As a culture, we have established unwritten rules that state that putting others ahead of ourselves is what is right, noble and expected. Others needs must come before our own. Poor treatment by family, friends, coworkers, strangers are to be tolerated so as not to disrupt the status quo, despite the gravity it has on the individual. Parents are to constantly give to their children, all-the-while running on empty with nothing left to give. Helping others and, at times, putting others needs ahead of our own is a beautiful, wonderful act that makes this world a better place. At times, it is even necessary. It makes relationships stronger and more rewarding when we can give that level of love, appreciation and acceptance and know we will get it in return. But everything has to live within a balance. Putting others first becomes harmful when it is all we do and when we are no longer giving to ourselves in order to recharge our battery, accepting treatment that’s hurtful or abusive, and draining ourselves to please others.
It can be extremely harmful if we don't take the time to fuel and recharge ourselves. We are not an endless reservoir of love, giving, acceptance, tolerance, kindness, etc. We all have limits on how much we can give to others and if we aren't taking the time to recharge then we will run dry. If you have ever been on an airplane, you have heard the flight attendants talk about the importance of placing one's mask on first before attempting to help the people next to them. This rings true for self-love as well.
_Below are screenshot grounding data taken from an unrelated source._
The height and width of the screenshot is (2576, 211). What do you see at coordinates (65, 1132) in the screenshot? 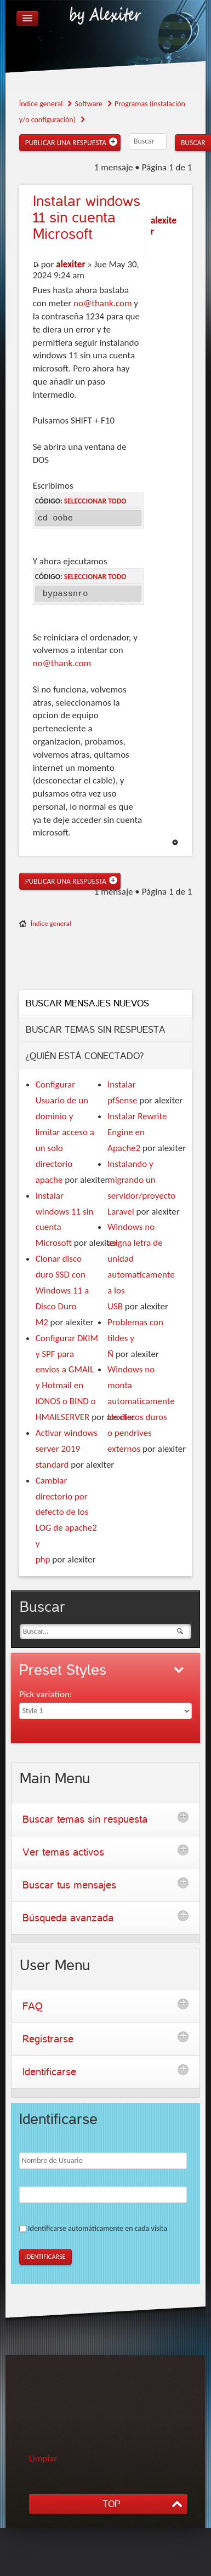
I see `Configurar Usuario de un dominio y limitar acceso a un solo directorio apache` at bounding box center [65, 1132].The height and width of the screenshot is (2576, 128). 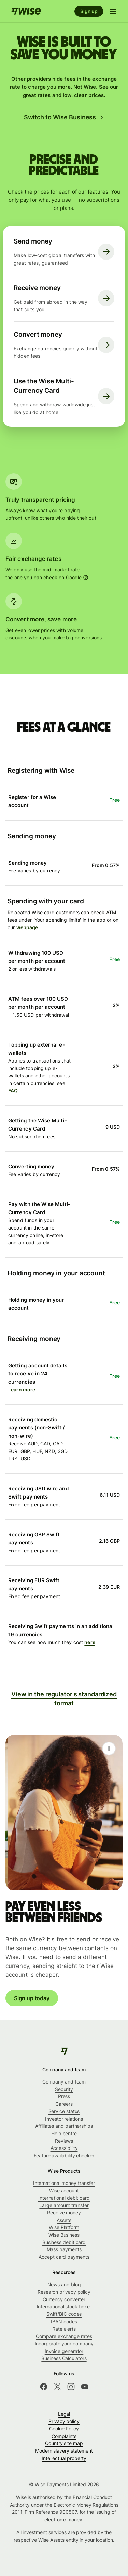 I want to click on Mass payments, so click(x=64, y=2249). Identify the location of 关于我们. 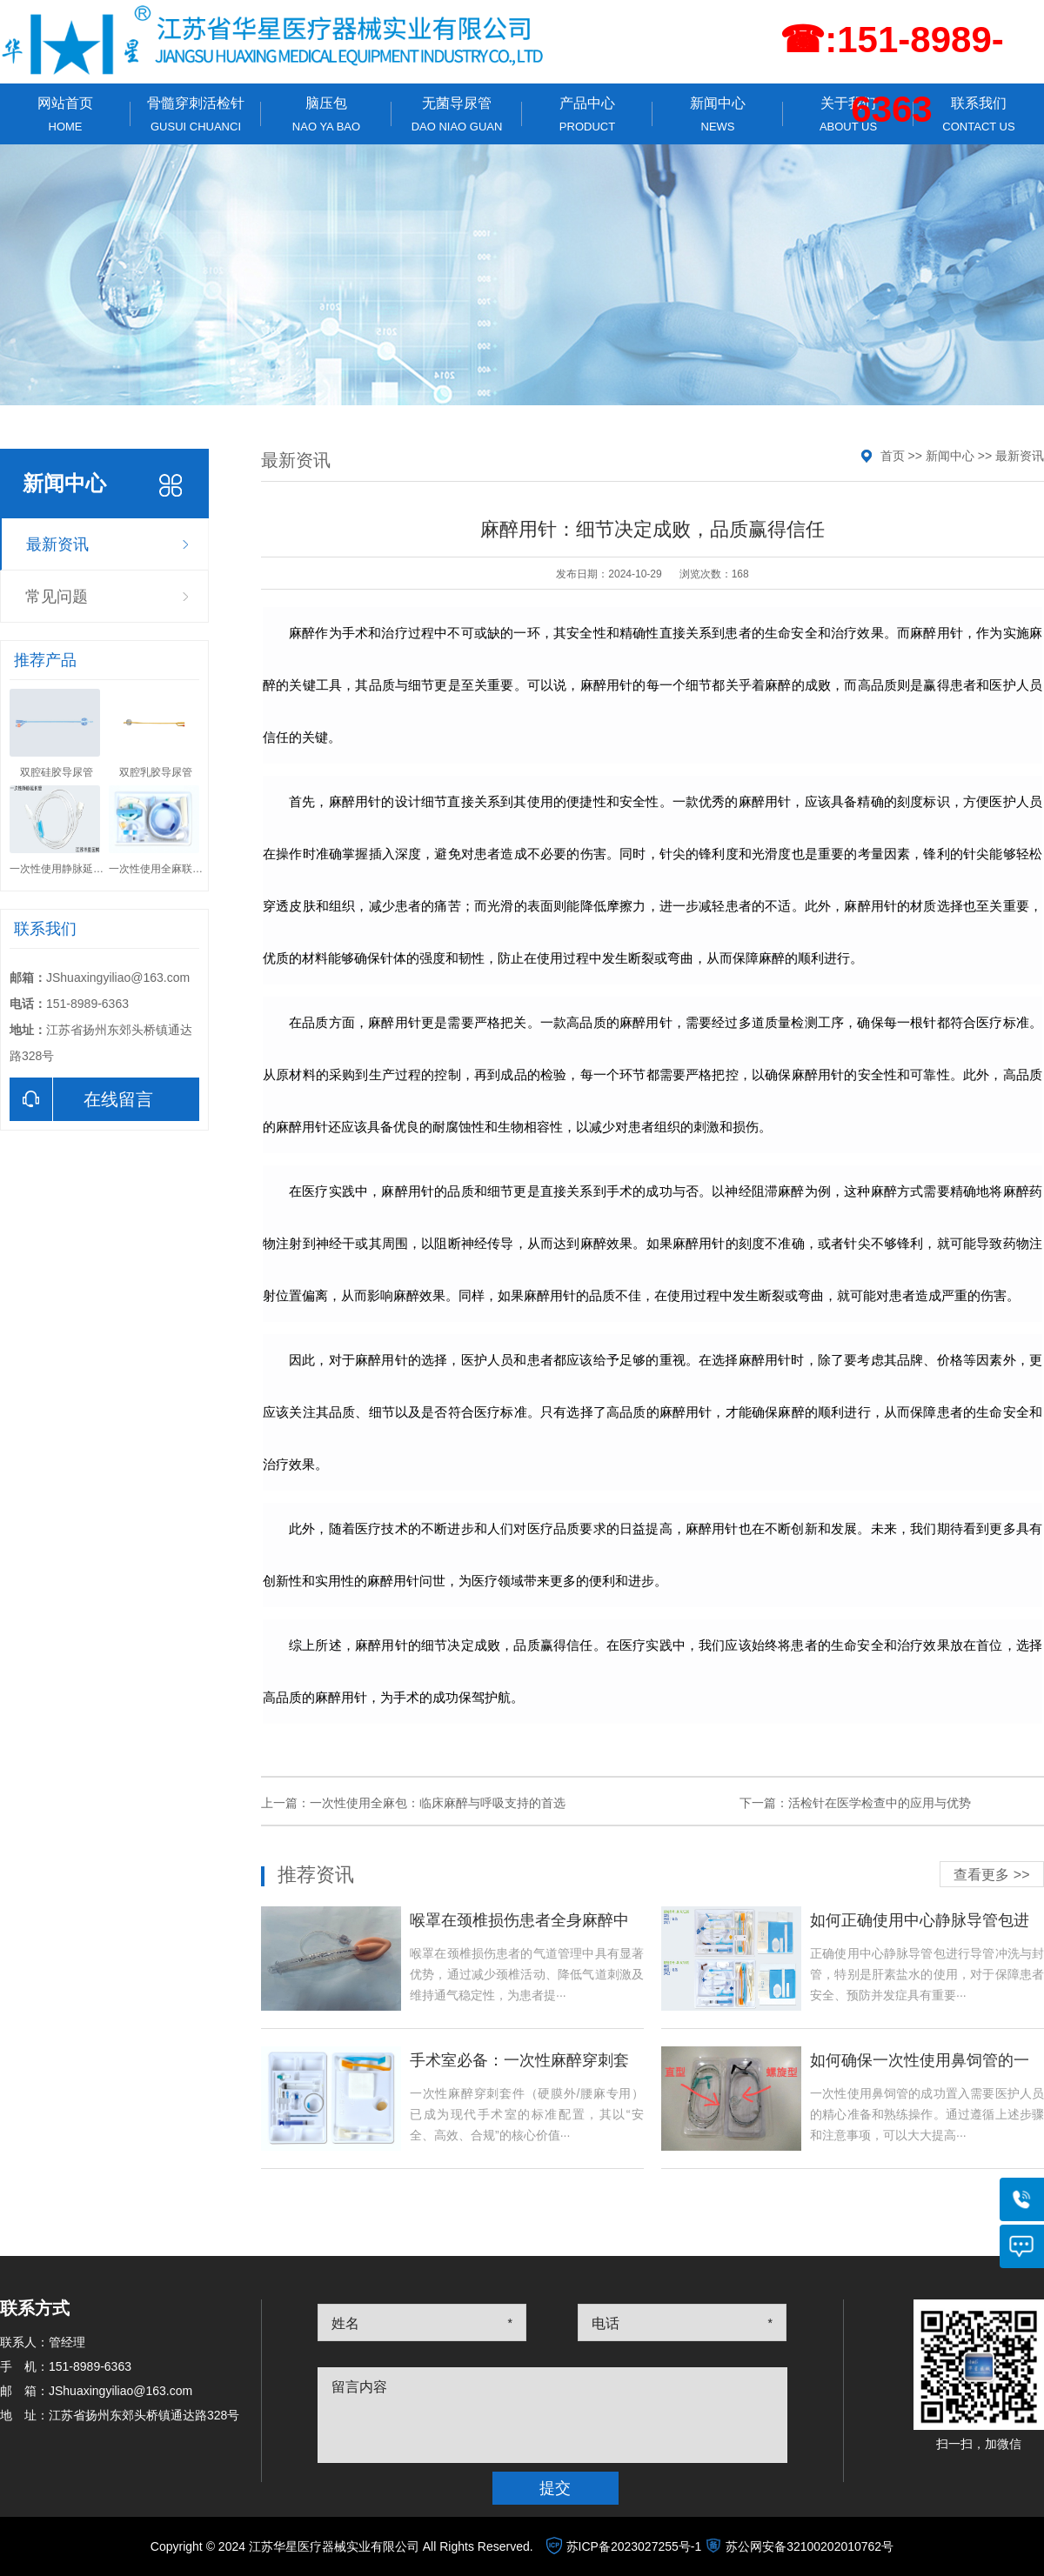
(848, 114).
Self-love is setting boundaries around the treatment you will and will not accept. It's surrounding yourself with people who bring love and light into your world. It is knowing your worth and leaving the table when respect is not being served. It’s the understanding that you owe no one an explanation or justification for who you are. It is taking time to fuel your mind and soul with activities that make you feel excited and recharged. It’s making sure your body is taken care of by feeding it the nutrients and activity it needs to function. It is changing your thoughts so that they reflect the positives in your world and of yourself, rather than just the imperfections. Self-love is an act of courage, strength and bravery, as it requires loving oneself so fully that imperfections and negativity have no place in one’s world. It means having the courage to choose yourself over activities, relationships, jobs, emotions and thoughts that no longer serve you or contribute to your growth. These acts of self-love may mean the loss of relationships with people who cannot accept your personal growth due to their own discomfort. However, the people who truly love, support and want what’s best for you will be cheering your courageous act of self-love on from the sidelines with the understanding that your growth is their growth too.
Self-love is not only a selfish act, but also a selfless act. In order to continue to give to others we HAVE to be selfish enough to place
our mask on first. We HAVE to be selfish enough to take time to rest, fuel our minds and bodies, set boundaries around our time, accept the treatment we deserve, while rejecting the treatment we don’t, and learn to love ourselves first and foremost. Self-love is the foundation not just for personal growth, but growth in all areas of our lives. When we take care of ourselves then we bring a much more full, lively, loving version of ourselves to the relationships around us. We make better friends, family members, parents, coworkers, leaders, community members and role models. When we take care of ourselves first, we are better equipped to be present, engaged, loving and helpful to the people we care about the most. This is the version of ourselves that the people who love us want to be with and the people who we haven’t met yet want to meet. This is the version they love most, and we feel most at home with.
So, yes, loving yourself, putting yourself first, and taking time to recharge is selfish. But it is also selfless and requires a tremendous amount of courage to pursue. For when we are whole on our own, we experience a type of love no one else can supply us and give a type of love more unconditional than we otherwise could have given to those we hold dearest.